DIRECTIONS:
The expected answer is a verbatim transcription of the lines below, beginning with the first and ending with the line that holds "oraz innych form", without pictures.
-- DATA RECORDS follows --
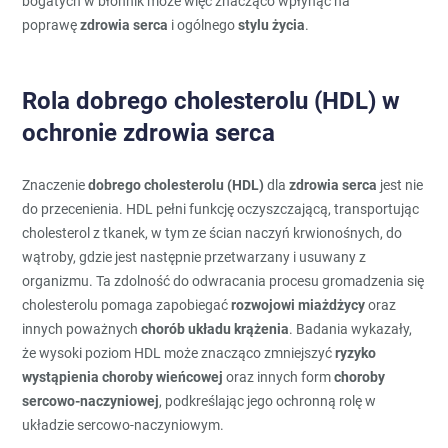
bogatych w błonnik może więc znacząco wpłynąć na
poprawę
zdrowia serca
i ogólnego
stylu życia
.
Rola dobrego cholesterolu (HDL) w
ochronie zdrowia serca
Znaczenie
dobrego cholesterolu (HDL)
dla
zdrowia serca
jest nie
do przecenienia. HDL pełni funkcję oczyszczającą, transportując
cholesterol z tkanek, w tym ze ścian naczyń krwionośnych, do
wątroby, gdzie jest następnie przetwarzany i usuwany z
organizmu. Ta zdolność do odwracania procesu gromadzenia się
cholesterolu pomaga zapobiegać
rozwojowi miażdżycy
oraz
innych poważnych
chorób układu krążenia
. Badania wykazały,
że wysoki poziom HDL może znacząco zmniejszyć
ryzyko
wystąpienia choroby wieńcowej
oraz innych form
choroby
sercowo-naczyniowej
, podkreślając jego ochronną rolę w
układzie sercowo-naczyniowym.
-- DATA RECORDS concluded --
SOLVED PROBLEM:
bogatych w błonnik może więc znacząco wpłynąć na
poprawę
zdrowia serca
i ogólnego
stylu życia
.
Rola dobrego cholesterolu (HDL) w
ochronie zdrowia serca
Znaczenie
dobrego cholesterolu (HDL)
dla
zdrowia serca
jest nie
do przecenienia. HDL pełni funkcję oczyszczającą, transportując
cholesterol z tkanek, w tym ze ścian naczyń krwionośnych, do
wątroby, gdzie jest następnie przetwarzany i usuwany z
organizmu. Ta zdolność do odwracania procesu gromadzenia się
cholesterolu pomaga zapobiegać
rozwojowi miażdżycy
oraz
innych poważnych
chorób układu krążenia
. Badania wykazały,
że wysoki poziom HDL może znacząco zmniejszyć
ryzyko
wystąpienia choroby wieńcowej
oraz innych form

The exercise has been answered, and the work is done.